【呼吸器を守るバリア機構からの警報】
気管支喘息は好酸球浸潤を伴う慢性気道炎症を特徴とする。吸入ステロイド製剤の普及により死亡率は大幅に減少したが,10%は依然治療抵抗性を示し,その重要な素因としてステロイド抵抗性がある。
ステロイドの感受性低下は,古くは1976年に高グルココルチコイド血症にもかかわらずクッシング徴候を欠く家系が報告された1)。その後,家族性の原因の多くはグルココルチコイドレセプター(GR)遺伝子異常であると解明された。一方,気管支喘息におけるステロイド抵抗性機序の大半は後天的であり,原因は大別して,①転写因子によるGRの阻害,②HDAC2の減少,③サイトカインとリンパ球系細胞の影響,が挙げられる。ステロイド抵抗性を示すリンパ球系細胞としてはTh17細胞,2型自然リンパ球の報告に加え,筆者らは肺に常在するTh2細胞がIL-33の存在下でステロイド抵抗性を示すことを発見した2)。

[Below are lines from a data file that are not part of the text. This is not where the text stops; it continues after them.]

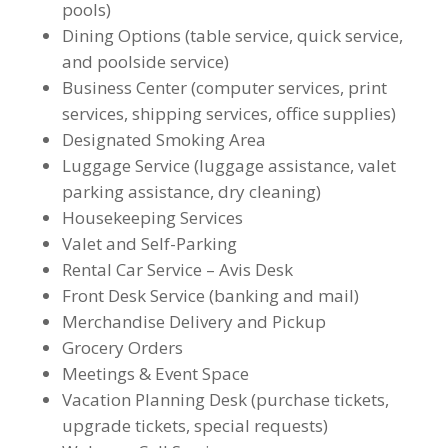
pools)
Dining Options (table service, quick service,
and poolside service)
Business Center (computer services, print
services, shipping services, office supplies)
Designated Smoking Area
Luggage Service (luggage assistance, valet
parking assistance, dry cleaning)
Housekeeping Services
Valet and Self-Parking
Rental Car Service – Avis Desk
Front Desk Service (banking and mail)
Merchandise Delivery and Pickup
Grocery Orders
Meetings & Event Space
Vacation Planning Desk (purchase tickets,
upgrade tickets, special requests)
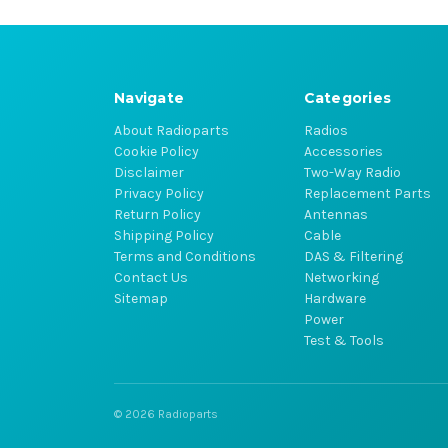
Navigate
Categories
About Radioparts
Radios
Cookie Policy
Accessories
Disclaimer
Two-Way Radio
Privacy Policy
Replacement Parts
Return Policy
Antennas
Shipping Policy
Cable
Terms and Conditions
DAS & Filtering
Contact Us
Networking
Sitemap
Hardware
Power
Test & Tools
© 2026 Radioparts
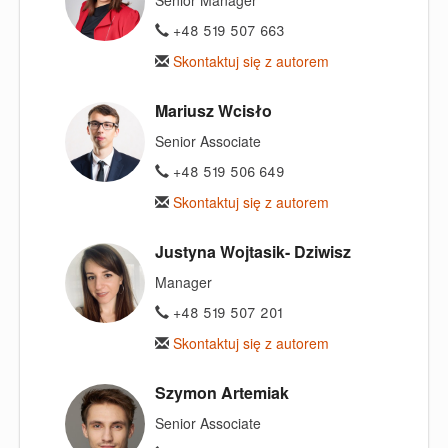
+48 519 507 663
Skontaktuj się z autorem
Mariusz Wcisło
Senior Associate
+48 519 506 649
Skontaktuj się z autorem
Justyna Wojtasik- Dziwisz
Manager
+48 519 507 201
Skontaktuj się z autorem
Szymon Artemiak
Senior Associate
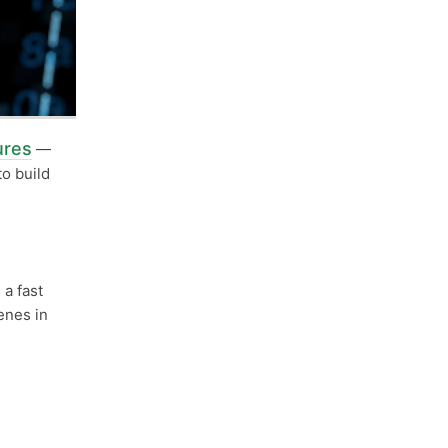
ures
—
to build
 a fast
enes in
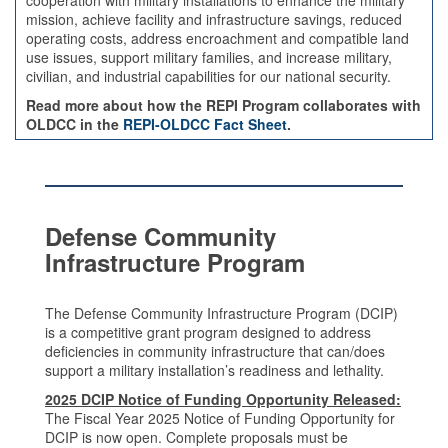
cooperation with military installations to enhance the military
mission, achieve facility and infrastructure savings, reduced
operating costs, address encroachment and compatible land
use issues, support military families, and increase military,
civilian, and industrial capabilities for our national security.
Read more about how the REPI Program collaborates with
OLDCC in the
REPI-OLDCC Fact Sheet
.
Defense Community
Infrastructure Program
The Defense Community Infrastructure Program (DCIP)
is a competitive grant program designed to address
deficiencies in community infrastructure that can/does
support a military installation’s readiness and lethality.
2025 DCIP Notice of Funding Opportunity Released:
The Fiscal Year 2025 Notice of Funding Opportunity for
DCIP is now open. Complete proposals must be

IL-33は気道上皮細胞に常在し,障害により放出されるalarminの一種で,Th2細胞,2型自然リンパ球を刺激し,IL-5を介して好酸球炎症を惹起する。同じく,上皮細胞由来サイトカインであるTSLPもステロイド抵抗性を惹起する因子として着目され3),肺のバリア機構である上皮細胞由来のサイトカインに起因するステロイド抵抗性は,新たな治療標的になると期待される。
【文献】
1) Vingerhoeds AC, et al:J Clin Endocrinol Metab. 1976;43(5):1128-33.
2) Mato N, et al:Sci Rep. 2017;7(1):6805.
3) Kabata H, et al:Nat Commun. 2013;4:2675.